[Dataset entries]
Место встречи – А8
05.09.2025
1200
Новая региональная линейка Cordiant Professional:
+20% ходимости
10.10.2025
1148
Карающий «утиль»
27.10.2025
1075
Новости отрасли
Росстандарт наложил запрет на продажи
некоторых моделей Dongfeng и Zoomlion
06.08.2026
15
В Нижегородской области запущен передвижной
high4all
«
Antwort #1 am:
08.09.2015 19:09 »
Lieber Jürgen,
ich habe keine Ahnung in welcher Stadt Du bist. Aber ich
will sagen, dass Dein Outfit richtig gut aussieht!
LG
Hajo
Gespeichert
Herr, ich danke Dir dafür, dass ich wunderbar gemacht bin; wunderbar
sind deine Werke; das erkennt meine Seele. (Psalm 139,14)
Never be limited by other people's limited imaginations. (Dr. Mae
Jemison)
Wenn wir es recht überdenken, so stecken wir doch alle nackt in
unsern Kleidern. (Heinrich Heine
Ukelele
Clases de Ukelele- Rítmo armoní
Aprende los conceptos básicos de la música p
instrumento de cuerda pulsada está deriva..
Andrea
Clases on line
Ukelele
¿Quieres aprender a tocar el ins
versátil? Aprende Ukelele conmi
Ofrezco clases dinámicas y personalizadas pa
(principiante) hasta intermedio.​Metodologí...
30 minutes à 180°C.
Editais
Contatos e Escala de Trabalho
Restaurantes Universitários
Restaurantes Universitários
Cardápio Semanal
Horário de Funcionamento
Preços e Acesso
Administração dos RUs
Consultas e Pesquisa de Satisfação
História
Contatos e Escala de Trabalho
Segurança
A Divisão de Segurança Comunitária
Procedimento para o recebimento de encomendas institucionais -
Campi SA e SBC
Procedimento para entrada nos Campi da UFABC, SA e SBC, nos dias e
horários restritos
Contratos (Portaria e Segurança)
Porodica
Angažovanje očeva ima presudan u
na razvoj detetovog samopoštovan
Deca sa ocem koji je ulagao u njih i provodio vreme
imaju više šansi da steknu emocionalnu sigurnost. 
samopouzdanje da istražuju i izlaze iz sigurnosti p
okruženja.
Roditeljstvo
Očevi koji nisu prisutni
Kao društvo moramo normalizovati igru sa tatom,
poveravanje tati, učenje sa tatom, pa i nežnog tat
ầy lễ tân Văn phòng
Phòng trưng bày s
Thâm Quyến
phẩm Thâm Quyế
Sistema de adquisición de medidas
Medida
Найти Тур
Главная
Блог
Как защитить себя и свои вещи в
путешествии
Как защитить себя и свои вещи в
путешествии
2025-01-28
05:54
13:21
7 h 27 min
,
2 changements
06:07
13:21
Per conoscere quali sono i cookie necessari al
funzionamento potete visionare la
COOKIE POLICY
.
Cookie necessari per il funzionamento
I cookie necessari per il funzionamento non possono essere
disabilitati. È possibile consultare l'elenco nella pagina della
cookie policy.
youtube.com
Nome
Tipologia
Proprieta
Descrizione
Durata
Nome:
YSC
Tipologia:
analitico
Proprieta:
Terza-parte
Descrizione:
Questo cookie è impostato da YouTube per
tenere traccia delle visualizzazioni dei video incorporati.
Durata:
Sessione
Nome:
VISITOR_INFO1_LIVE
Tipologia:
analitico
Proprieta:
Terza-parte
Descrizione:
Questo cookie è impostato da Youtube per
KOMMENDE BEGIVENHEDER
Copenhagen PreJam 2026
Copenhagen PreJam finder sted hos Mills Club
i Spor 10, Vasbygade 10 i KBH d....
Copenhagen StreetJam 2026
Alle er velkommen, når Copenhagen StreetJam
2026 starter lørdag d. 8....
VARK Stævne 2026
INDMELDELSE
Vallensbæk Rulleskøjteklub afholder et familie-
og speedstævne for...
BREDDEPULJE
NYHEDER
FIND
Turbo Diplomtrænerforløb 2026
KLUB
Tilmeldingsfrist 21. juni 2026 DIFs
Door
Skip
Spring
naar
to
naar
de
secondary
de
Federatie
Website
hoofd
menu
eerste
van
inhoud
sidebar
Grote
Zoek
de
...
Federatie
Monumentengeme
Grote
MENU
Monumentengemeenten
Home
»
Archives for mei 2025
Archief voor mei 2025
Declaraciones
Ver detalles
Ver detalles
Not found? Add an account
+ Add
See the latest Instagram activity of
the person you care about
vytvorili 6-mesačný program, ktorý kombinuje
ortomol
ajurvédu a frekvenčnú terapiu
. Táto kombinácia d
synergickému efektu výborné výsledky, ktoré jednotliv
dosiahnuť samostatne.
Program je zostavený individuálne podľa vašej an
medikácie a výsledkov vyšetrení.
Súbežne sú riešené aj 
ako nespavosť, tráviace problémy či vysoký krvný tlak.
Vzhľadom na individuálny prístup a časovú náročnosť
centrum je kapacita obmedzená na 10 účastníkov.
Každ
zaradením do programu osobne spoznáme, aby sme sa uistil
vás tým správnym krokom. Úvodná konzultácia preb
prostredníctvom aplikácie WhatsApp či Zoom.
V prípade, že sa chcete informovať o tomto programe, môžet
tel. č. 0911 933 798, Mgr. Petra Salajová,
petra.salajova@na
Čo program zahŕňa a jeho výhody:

The task:
Every line of the data above is to be copied out exactly.

Exercise result:
Место встречи – А8
05.09.2025
1200
Новая региональная линейка Cordiant Professional:
+20% ходимости
10.10.2025
1148
Карающий «утиль»
27.10.2025
1075
Новости отрасли
Росстандарт наложил запрет на продажи
некоторых моделей Dongfeng и Zoomlion
06.08.2026
15
В Нижегородской области запущен передвижной
high4all
«
Antwort #1 am:
08.09.2015 19:09 »
Lieber Jürgen,
ich habe keine Ahnung in welcher Stadt Du bist. Aber ich
will sagen, dass Dein Outfit richtig gut aussieht!
LG
Hajo
Gespeichert
Herr, ich danke Dir dafür, dass ich wunderbar gemacht bin; wunderbar
sind deine Werke; das erkennt meine Seele. (Psalm 139,14)
Never be limited by other people's limited imaginations. (Dr. Mae
Jemison)
Wenn wir es recht überdenken, so stecken wir doch alle nackt in
unsern Kleidern. (Heinrich Heine
Ukelele
Clases de Ukelele- Rítmo armoní
Aprende los conceptos básicos de la música p
instrumento de cuerda pulsada está deriva..
Andrea
Clases on line
Ukelele
¿Quieres aprender a tocar el ins
versátil? Aprende Ukelele conmi
Ofrezco clases dinámicas y personalizadas pa
(principiante) hasta intermedio.​Metodologí...
30 minutes à 180°C.
Editais
Contatos e Escala de Trabalho
Restaurantes Universitários
Restaurantes Universitários
Cardápio Semanal
Horário de Funcionamento
Preços e Acesso
Administração dos RUs
Consultas e Pesquisa de Satisfação
História
Contatos e Escala de Trabalho
Segurança
A Divisão de Segurança Comunitária
Procedimento para o recebimento de encomendas institucionais -
Campi SA e SBC
Procedimento para entrada nos Campi da UFABC, SA e SBC, nos dias e
horários restritos
Contratos (Portaria e Segurança)
Porodica
Angažovanje očeva ima presudan u
na razvoj detetovog samopoštovan
Deca sa ocem koji je ulagao u njih i provodio vreme
imaju više šansi da steknu emocionalnu sigurnost. 
samopouzdanje da istražuju i izlaze iz sigurnosti p
okruženja.
Roditeljstvo
Očevi koji nisu prisutni
Kao društvo moramo normalizovati igru sa tatom,
poveravanje tati, učenje sa tatom, pa i nežnog tat
ầy lễ tân Văn phòng
Phòng trưng bày s
Thâm Quyến
phẩm Thâm Quyế
Sistema de adquisición de medidas
Medida
Найти Тур
Главная
Блог
Как защитить себя и свои вещи в
путешествии
Как защитить себя и свои вещи в
путешествии
2025-01-28
05:54
13:21
7 h 27 min
,
2 changements
06:07
13:21
Per conoscere quali sono i cookie necessari al
funzionamento potete visionare la
COOKIE POLICY
.
Cookie necessari per il funzionamento
I cookie necessari per il funzionamento non possono essere
disabilitati. È possibile consultare l'elenco nella pagina della
cookie policy.
youtube.com
Nome
Tipologia
Proprieta
Descrizione
Durata
Nome:
YSC
Tipologia:
analitico
Proprieta:
Terza-parte
Descrizione:
Questo cookie è impostato da YouTube per
tenere traccia delle visualizzazioni dei video incorporati.
Durata:
Sessione
Nome:
VISITOR_INFO1_LIVE
Tipologia:
analitico
Proprieta:
Terza-parte
Descrizione:
Questo cookie è impostato da Youtube per
KOMMENDE BEGIVENHEDER
Copenhagen PreJam 2026
Copenhagen PreJam finder sted hos Mills Club
i Spor 10, Vasbygade 10 i KBH d....
Copenhagen StreetJam 2026
Alle er velkommen, når Copenhagen StreetJam
2026 starter lørdag d. 8....
VARK Stævne 2026
INDMELDELSE
Vallensbæk Rulleskøjteklub afholder et familie-
og speedstævne for...
BREDDEPULJE
NYHEDER
FIND
Turbo Diplomtrænerforløb 2026
KLUB
Tilmeldingsfrist 21. juni 2026 DIFs
Door
Skip
Spring
naar
to
naar
de
secondary
de
Federatie
Website
hoofd
menu
eerste
van
inhoud
sidebar
Grote
Zoek
de
...
Federatie
Monumentengeme
Grote
MENU
Monumentengemeenten
Home
»
Archives for mei 2025
Archief voor mei 2025
Declaraciones
Ver detalles
Ver detalles
Not found? Add an account
+ Add
See the latest Instagram activity of
the person you care about
vytvorili 6-mesačný program, ktorý kombinuje
ortomol
ajurvédu a frekvenčnú terapiu
. Táto kombinácia d
synergickému efektu výborné výsledky, ktoré jednotliv
dosiahnuť samostatne.
Program je zostavený individuálne podľa vašej an
medikácie a výsledkov vyšetrení.
Súbežne sú riešené aj 
ako nespavosť, tráviace problémy či vysoký krvný tlak.
Vzhľadom na individuálny prístup a časovú náročnosť
centrum je kapacita obmedzená na 10 účastníkov.
Každ
zaradením do programu osobne spoznáme, aby sme sa uistil
vás tým správnym krokom. Úvodná konzultácia preb
prostredníctvom aplikácie WhatsApp či Zoom.
V prípade, že sa chcete informovať o tomto programe, môžet
tel. č. 0911 933 798, Mgr. Petra Salajová,
petra.salajova@na
Čo program zahŕňa a jeho výhody:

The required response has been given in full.